One member suggested applying scale factors to MCC's investments to arrive at precisely one single number. Comprised of just a handful of variables-e.g., the partner country's GDP, trade share, and the size of the MCC investment-such a scale factor offers a formulaic approach that is consistent, comparable, and simple to reproduce. Other members, however, urged MCC not to aggregate across different benefit streams or categories that yields a single number capturing the totality of U.S. benefits. Instead, members suggested a multi-faceted approach to quantifying benefits that (along with qualitative narratives) can complement MCC's standard practice for investment assessment using cost-benefit analysis.

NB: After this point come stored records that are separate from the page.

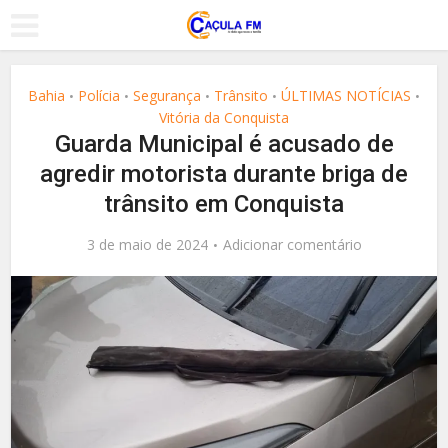
Bahia
Polícia
Segurança
Trânsito
ÚLTIMAS NOTÍCIAS
•
•
•
•
•
Vitória da Conquista
Guarda Municipal é acusado de
agredir motorista durante briga de
trânsito em Conquista
3 de maio de 2024
Adicionar comentário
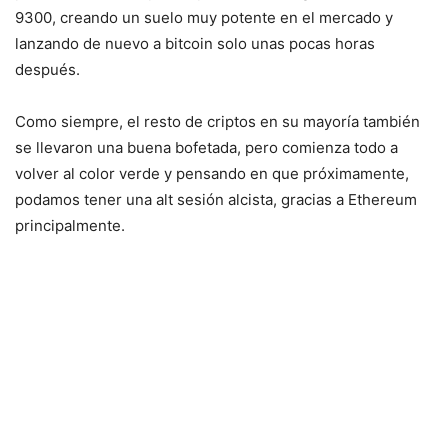
9300, creando un suelo muy potente en el mercado y
lanzando de nuevo a bitcoin solo unas pocas horas
después.
Como siempre, el resto de criptos en su mayoría también
se llevaron una buena bofetada, pero comienza todo a
volver al color verde y pensando en que próximamente,
podamos tener una alt sesión alcista, gracias a Ethereum
principalmente.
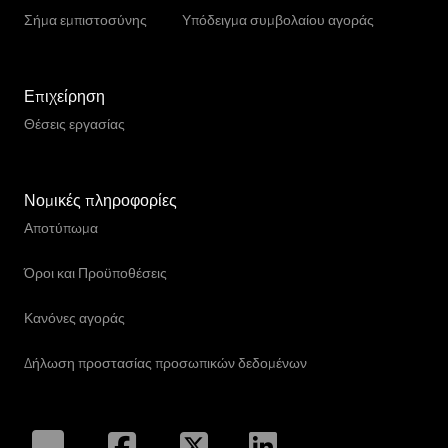
SYSCARA
Σήμα εμπιστοσύνης
Υπόδειγμα συμβολαίου αγοράς
Επιχείρηση
Θέσεις εργασίας
Νομικές πληροφορίες
Αποτύπωμα
Όροι και Προϋποθέσεις
Κανόνες αγοράς
Δήλωση προστασίας προσωπικών δεδομένων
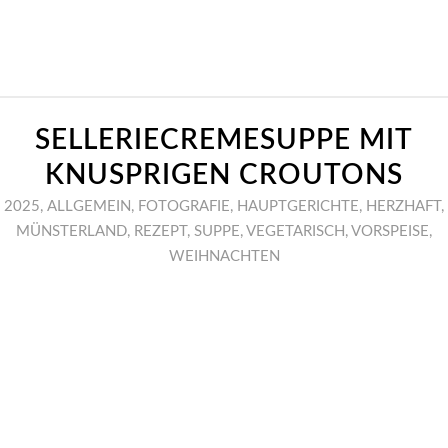
SELLERIECREMESUPPE MIT
KNUSPRIGEN CROUTONS
2025
,
ALLGEMEIN
,
FOTOGRAFIE
,
HAUPTGERICHTE
,
HERZHAFT
,
MÜNSTERLAND
,
REZEPT
,
SUPPE
,
VEGETARISCH
,
VORSPEISE
,
WEIHNACHTEN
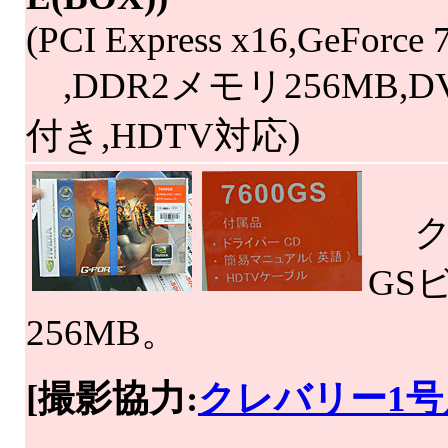
(PCI Express x16,GeForce 
,DDR2メモリ256MB,D
付き,HDTV対応)
クレ
GS
256MB。
[撮影協力:
クレバリー1号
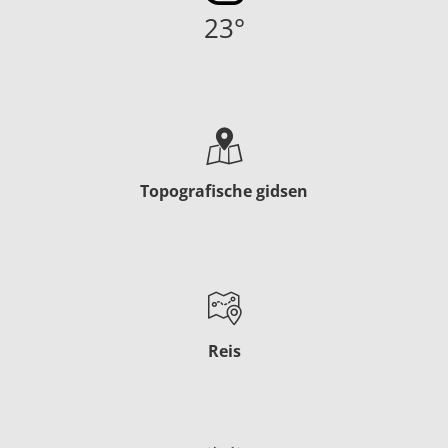
23
°
Topografische gidsen
Reis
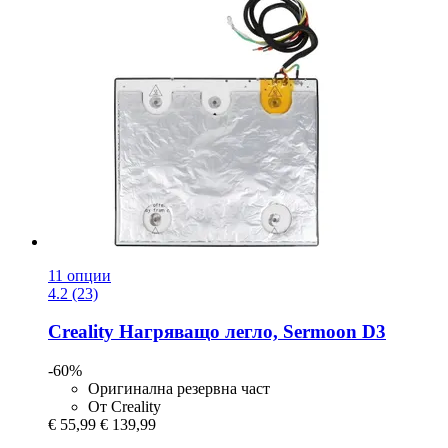
11 опции
4.2 (23)
Creality
Нагряващо легло, Sermoon D3
-60%
Оригинална резервна част
От Creality
€ 55,99
€ 139,99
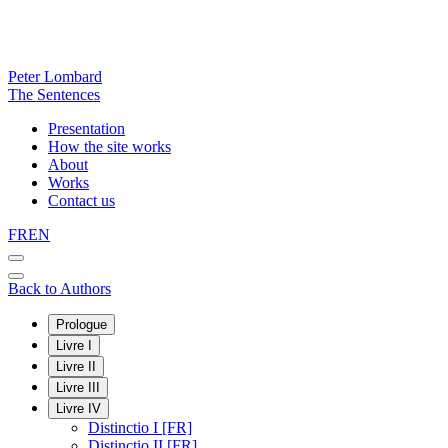
Peter Lombard
The Sentences
Presentation
How the site works
About
Works
Contact us
FR
EN
Back to Authors
Prologue
Livre I
Livre II
Livre III
Livre IV
Distinctio I [FR]
Distinctio II [FR]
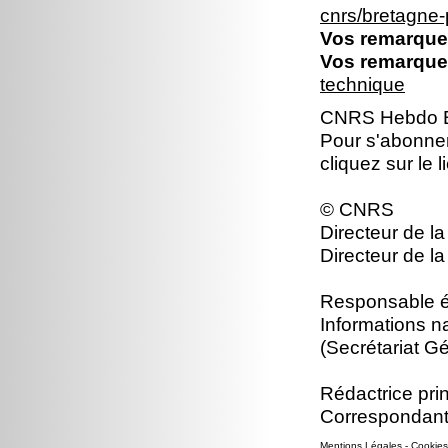
cnrs/bretagne
Vos remarques
Vos remarques
technique
CNRS Hebdo Br
Pour s'abonne
cliquez sur le 
© CNRS
Directeur de la
Directeur de la
Responsable éd
Informations n
(Secrétariat Gé
Rédactrice prin
Correspondant
Mentions Légales
-
Cookies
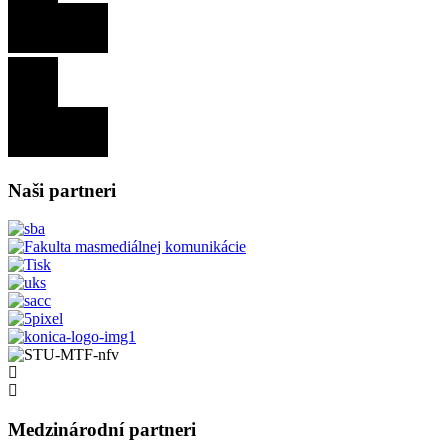
Naši partneri
Medzinárodní partneri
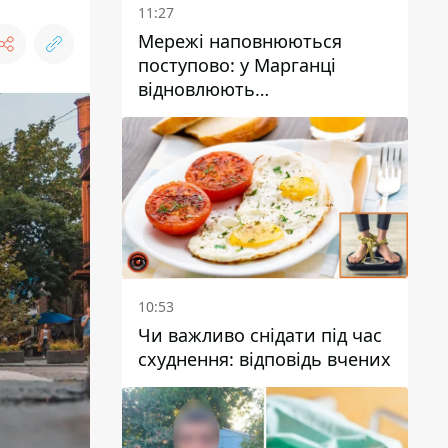
11:27
Мережі наповнюються
поступово: у Марганці
відновлюють
водопостачання
10:53
Чи важливо снідати під час
схуднення: відповідь вчених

Lastly, members also noted that a narrow focus on quantifiable benefits may create risks around MCC investments being used for the benefit of private firms, underscoring the importance of remaining focused on the agency's statutory mission of poverty reduction through economic growth in partner countries.
Given the difficulty in quantifying these benefits, members urged MCC to additionally supply a narrative of qualitative benefits. Such narratives could rest on interviews, consultations, and case studies, complemented with broad findings from the research literature.
Other members pointed to U.S. strengths in services, e.g., banking, finance, consulting, insurance, technology and digital services and how they are treated in trade models. Members suggested that data and standard trade models may have limited ability to capture service exports that MCC needs to consider. Meanwhile, within goods imports, members highlighted sectors that receive less attention than critical minerals, including agriculture and processed foods such as coffee, spices, and confections that sustain significant segments of the U.S. service economy.